- _Task statement_: Your answer is every line of the material below in which the string "font" occurs.

- _Input material_:
----------------------------------------
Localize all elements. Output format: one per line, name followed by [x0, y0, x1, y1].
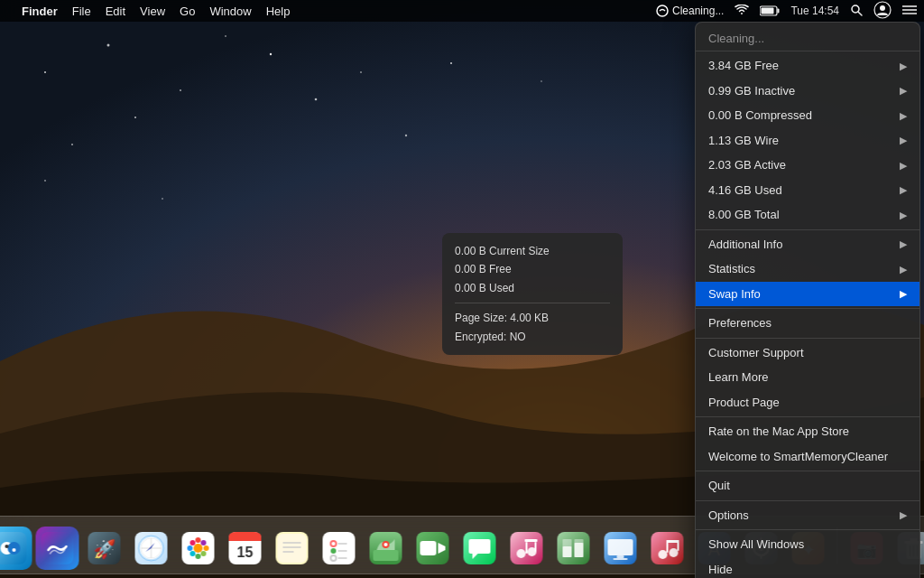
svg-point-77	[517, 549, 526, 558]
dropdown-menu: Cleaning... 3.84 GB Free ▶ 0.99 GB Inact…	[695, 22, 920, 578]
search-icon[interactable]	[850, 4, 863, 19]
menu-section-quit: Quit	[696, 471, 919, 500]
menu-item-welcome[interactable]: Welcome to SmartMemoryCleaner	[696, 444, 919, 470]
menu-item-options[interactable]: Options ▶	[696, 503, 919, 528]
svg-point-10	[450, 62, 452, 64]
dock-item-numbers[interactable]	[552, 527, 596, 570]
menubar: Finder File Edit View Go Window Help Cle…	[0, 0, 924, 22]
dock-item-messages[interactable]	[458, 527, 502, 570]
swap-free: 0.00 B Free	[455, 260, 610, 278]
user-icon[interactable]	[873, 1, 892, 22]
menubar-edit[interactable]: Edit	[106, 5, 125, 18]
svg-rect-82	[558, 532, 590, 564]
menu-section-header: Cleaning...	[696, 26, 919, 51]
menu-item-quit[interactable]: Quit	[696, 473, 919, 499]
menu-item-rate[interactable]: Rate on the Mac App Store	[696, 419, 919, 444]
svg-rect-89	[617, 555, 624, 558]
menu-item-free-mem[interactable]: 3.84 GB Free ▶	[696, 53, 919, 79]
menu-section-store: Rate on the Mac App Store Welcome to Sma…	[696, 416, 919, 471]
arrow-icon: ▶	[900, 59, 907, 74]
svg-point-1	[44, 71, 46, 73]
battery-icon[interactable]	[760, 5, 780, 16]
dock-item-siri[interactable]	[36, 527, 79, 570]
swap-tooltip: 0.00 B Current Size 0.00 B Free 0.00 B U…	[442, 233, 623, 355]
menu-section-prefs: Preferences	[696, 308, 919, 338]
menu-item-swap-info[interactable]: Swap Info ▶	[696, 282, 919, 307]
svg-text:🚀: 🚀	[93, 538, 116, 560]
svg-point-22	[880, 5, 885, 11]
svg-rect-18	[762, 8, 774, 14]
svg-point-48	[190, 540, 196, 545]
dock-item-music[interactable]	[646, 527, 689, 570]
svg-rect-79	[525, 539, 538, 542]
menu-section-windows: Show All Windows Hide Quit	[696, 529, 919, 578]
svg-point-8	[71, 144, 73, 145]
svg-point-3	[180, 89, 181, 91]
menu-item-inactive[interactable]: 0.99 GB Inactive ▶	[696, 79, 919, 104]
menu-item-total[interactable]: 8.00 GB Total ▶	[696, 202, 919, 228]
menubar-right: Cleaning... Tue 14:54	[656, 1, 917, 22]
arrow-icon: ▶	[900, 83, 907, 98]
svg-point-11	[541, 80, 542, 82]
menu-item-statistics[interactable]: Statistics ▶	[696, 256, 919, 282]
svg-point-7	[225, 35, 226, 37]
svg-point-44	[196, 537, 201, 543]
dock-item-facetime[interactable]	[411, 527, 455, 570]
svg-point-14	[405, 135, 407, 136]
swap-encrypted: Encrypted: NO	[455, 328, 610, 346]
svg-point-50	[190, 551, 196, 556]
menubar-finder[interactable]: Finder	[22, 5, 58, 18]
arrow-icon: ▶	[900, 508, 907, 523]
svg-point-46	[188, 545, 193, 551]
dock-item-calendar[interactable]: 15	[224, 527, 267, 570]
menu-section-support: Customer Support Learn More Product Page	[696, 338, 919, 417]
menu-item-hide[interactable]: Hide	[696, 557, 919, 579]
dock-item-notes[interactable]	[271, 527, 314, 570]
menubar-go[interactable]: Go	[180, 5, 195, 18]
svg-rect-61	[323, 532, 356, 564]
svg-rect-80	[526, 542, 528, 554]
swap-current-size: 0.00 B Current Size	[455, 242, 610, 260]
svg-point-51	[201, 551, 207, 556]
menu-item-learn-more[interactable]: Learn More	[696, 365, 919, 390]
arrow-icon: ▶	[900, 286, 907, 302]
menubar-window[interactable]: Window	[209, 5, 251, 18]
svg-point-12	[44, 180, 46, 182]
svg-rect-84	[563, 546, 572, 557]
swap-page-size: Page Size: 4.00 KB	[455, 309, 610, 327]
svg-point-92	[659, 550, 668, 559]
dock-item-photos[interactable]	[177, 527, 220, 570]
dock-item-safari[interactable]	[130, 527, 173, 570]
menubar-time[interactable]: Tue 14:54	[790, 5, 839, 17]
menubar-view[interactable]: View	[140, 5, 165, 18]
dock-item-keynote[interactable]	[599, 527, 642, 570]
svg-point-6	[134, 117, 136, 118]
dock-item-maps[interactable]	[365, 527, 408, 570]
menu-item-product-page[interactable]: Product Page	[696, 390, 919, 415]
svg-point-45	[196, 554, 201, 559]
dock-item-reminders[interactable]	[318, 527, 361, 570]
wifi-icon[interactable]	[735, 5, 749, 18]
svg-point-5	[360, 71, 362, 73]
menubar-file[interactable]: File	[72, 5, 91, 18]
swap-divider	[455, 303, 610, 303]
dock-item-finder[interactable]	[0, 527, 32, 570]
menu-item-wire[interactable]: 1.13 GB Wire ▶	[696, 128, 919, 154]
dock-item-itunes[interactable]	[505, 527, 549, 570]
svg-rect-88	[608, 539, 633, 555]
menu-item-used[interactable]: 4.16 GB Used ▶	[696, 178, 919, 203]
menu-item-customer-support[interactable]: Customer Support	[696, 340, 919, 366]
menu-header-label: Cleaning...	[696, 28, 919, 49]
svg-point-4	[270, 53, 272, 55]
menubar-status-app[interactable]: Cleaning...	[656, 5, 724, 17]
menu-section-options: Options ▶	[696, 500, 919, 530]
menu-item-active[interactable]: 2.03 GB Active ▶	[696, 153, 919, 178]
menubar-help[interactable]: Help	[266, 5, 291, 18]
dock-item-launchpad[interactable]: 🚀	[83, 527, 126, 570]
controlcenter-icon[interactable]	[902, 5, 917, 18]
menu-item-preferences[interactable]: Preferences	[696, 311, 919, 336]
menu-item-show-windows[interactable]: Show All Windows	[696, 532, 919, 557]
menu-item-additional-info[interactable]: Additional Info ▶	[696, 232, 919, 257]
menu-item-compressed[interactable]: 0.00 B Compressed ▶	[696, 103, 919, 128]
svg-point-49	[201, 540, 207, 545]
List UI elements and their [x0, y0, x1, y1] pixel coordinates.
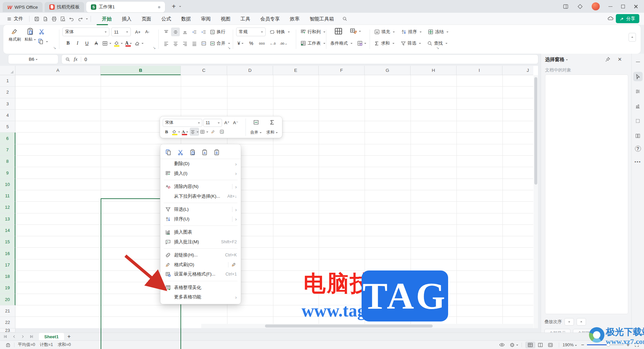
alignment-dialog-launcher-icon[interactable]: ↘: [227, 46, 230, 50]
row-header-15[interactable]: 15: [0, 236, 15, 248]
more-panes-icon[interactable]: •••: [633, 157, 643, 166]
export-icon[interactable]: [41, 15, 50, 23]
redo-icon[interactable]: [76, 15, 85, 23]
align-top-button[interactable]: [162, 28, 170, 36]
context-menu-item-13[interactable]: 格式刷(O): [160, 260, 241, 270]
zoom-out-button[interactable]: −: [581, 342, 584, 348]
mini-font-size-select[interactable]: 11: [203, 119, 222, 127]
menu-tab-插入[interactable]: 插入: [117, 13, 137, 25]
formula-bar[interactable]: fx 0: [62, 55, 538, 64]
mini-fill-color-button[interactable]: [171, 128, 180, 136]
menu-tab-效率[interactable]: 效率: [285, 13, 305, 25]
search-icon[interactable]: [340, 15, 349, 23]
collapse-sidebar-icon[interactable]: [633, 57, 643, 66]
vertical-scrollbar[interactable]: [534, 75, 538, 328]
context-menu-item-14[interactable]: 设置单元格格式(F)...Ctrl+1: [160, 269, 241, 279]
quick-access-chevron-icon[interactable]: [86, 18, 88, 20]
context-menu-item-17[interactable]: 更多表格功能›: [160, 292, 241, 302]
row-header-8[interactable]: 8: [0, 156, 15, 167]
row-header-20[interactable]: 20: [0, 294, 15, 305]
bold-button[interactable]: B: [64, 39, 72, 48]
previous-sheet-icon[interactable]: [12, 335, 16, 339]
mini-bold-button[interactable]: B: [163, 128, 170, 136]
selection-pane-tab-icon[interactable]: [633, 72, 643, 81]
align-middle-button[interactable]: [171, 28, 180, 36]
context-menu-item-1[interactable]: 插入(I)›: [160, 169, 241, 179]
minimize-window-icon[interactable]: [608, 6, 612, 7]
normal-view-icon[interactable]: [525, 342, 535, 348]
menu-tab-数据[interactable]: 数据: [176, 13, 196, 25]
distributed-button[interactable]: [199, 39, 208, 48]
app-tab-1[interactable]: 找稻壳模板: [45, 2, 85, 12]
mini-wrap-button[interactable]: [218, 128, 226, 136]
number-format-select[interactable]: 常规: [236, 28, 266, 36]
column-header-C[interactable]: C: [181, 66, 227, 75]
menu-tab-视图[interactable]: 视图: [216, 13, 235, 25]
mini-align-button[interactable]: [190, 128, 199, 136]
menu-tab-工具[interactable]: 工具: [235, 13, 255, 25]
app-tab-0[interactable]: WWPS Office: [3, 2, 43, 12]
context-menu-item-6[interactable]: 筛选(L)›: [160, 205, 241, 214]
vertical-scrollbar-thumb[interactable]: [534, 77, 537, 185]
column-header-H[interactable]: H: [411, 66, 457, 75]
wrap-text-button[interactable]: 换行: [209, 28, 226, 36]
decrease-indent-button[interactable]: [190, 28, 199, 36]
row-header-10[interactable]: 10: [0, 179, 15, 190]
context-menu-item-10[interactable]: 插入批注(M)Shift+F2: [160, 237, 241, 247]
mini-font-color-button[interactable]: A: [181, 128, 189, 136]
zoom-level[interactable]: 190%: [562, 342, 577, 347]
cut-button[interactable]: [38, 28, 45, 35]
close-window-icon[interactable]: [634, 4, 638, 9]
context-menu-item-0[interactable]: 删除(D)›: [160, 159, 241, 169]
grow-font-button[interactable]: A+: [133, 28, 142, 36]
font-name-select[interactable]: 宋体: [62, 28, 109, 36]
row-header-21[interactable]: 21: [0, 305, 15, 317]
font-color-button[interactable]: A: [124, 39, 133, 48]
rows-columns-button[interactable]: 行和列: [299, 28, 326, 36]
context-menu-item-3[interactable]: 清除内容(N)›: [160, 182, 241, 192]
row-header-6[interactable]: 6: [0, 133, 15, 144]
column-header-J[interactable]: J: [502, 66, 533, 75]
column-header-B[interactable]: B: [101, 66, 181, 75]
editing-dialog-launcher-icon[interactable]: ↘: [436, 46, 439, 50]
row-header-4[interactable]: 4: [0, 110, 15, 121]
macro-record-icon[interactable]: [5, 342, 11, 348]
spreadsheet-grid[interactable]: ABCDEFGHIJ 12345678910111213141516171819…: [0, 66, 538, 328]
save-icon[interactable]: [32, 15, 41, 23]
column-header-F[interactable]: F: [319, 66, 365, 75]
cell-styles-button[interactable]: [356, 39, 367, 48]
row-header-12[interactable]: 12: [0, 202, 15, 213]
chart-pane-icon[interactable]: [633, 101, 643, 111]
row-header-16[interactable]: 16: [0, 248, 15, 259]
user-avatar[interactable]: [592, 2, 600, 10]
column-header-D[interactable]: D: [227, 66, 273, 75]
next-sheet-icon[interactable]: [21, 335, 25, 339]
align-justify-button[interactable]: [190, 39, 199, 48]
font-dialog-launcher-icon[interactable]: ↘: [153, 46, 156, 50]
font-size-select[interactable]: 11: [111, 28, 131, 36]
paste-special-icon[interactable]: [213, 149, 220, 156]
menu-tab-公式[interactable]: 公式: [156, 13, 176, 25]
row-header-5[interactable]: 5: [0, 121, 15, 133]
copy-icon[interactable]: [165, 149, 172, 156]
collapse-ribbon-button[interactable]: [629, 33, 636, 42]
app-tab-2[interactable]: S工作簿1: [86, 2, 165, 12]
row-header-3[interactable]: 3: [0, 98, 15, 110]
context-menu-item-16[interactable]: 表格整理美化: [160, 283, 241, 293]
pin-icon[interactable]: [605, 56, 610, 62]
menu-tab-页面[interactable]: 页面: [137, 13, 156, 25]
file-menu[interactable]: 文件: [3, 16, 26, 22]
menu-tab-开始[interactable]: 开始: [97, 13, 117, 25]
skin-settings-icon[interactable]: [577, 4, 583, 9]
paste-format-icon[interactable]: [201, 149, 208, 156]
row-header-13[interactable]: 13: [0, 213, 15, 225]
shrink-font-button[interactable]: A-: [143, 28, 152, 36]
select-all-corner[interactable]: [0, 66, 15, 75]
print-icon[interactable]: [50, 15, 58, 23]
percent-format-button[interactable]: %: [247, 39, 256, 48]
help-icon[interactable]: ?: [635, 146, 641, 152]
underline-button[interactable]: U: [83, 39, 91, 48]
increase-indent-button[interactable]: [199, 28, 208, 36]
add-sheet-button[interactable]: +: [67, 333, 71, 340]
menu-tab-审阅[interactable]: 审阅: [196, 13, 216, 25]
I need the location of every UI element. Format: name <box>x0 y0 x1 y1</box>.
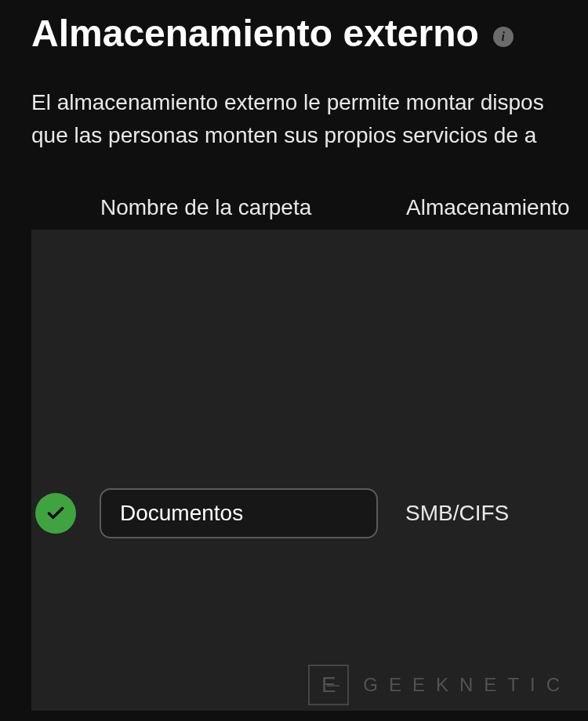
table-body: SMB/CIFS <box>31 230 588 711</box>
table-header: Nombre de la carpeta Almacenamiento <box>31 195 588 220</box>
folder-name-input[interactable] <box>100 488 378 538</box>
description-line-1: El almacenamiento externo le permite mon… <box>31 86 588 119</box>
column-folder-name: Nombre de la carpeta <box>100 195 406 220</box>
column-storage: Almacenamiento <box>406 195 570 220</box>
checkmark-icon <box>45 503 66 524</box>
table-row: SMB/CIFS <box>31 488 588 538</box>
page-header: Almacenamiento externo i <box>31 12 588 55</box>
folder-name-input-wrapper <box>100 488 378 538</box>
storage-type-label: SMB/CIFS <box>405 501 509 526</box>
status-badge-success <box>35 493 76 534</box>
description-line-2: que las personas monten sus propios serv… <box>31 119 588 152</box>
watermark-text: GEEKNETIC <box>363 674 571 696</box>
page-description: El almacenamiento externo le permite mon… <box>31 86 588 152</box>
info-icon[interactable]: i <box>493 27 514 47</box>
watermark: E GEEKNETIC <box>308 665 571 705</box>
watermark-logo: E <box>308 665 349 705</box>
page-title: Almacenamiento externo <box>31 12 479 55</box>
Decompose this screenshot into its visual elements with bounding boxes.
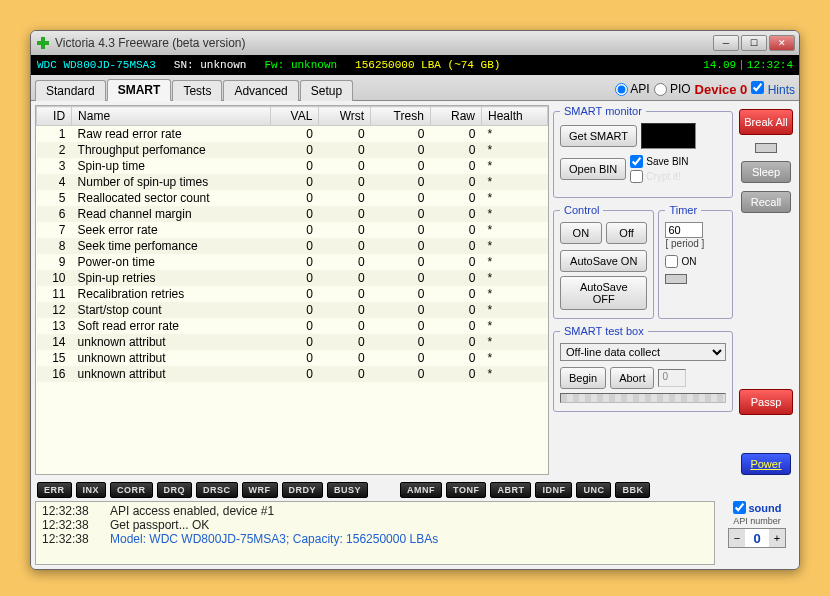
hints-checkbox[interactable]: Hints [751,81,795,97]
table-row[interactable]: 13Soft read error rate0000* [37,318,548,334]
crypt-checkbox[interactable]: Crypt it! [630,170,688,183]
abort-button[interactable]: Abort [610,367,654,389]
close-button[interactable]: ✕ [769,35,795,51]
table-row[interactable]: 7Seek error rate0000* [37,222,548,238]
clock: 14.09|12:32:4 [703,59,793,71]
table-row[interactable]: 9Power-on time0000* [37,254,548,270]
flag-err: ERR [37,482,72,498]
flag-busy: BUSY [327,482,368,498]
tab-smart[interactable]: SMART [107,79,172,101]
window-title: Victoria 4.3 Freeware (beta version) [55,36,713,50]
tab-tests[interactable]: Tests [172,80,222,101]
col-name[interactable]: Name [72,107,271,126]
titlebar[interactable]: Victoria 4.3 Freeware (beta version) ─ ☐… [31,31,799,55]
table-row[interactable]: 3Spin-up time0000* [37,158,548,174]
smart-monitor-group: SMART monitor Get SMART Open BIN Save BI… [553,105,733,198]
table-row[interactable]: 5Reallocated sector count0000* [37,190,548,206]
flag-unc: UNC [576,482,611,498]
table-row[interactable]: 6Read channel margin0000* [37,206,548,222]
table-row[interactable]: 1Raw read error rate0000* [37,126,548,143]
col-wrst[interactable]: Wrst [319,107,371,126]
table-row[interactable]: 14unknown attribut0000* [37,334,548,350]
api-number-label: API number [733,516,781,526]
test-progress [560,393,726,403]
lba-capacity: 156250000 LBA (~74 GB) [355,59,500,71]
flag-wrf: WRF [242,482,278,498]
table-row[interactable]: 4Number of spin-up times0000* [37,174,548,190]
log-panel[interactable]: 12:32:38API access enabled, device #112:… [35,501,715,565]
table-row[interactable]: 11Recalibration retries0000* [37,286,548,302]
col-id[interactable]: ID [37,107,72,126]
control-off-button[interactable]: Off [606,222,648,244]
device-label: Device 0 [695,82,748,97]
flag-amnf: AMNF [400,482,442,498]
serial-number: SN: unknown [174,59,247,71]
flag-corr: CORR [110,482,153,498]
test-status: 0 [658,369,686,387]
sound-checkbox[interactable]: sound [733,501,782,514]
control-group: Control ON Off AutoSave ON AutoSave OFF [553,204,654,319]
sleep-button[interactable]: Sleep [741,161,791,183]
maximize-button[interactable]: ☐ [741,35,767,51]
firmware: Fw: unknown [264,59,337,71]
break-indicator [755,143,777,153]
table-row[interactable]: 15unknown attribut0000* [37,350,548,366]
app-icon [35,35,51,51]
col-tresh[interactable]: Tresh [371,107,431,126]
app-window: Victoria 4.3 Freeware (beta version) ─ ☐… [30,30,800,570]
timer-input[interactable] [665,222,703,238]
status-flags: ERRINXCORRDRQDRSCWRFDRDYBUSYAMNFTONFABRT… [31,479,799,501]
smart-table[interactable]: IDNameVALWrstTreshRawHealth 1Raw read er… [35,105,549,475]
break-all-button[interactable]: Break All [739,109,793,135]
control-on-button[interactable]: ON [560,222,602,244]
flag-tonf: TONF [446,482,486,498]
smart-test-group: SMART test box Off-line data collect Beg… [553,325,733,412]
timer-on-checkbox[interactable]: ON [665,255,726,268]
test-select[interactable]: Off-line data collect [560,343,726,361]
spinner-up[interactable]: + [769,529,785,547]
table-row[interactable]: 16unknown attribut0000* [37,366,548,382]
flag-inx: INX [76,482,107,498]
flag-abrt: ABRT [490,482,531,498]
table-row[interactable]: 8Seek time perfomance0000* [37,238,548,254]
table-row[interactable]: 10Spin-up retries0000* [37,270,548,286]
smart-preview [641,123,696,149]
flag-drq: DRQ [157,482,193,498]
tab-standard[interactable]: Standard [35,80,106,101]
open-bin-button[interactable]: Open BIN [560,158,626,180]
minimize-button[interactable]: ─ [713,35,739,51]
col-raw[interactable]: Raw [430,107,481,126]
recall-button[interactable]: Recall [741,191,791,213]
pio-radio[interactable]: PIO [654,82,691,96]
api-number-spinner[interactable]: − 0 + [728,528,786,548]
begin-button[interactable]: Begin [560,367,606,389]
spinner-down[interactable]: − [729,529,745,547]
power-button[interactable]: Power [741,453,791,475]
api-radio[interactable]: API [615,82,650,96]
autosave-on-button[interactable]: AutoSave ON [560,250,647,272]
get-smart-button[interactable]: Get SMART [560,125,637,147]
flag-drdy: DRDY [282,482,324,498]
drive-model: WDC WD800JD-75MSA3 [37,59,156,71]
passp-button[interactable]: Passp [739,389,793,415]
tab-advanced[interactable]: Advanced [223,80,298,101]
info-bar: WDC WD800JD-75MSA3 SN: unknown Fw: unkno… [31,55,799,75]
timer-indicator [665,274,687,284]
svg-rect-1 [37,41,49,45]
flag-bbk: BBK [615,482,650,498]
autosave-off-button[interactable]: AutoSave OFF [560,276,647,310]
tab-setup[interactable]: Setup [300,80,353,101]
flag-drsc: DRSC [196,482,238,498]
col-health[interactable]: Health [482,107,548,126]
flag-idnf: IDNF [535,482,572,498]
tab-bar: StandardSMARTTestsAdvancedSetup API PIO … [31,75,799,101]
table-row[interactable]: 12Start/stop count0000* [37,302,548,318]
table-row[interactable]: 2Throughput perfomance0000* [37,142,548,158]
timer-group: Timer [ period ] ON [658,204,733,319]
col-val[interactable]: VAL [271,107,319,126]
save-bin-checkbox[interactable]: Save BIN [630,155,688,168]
----------------------------------------
- _Output of the exercise_:
mini-font-size-select[interactable]: 11: [203, 119, 222, 127]
mini-font-color-button[interactable]: A: [181, 128, 189, 136]
grow-font-button[interactable]: A+: [133, 28, 142, 36]
font-name-select[interactable]: 宋体: [62, 28, 109, 36]
font-color-button[interactable]: A: [124, 39, 133, 48]
font-dialog-launcher-icon[interactable]: ↘: [153, 46, 156, 50]
font-size-select[interactable]: 11: [111, 28, 131, 36]
shrink-font-button[interactable]: A-: [143, 28, 152, 36]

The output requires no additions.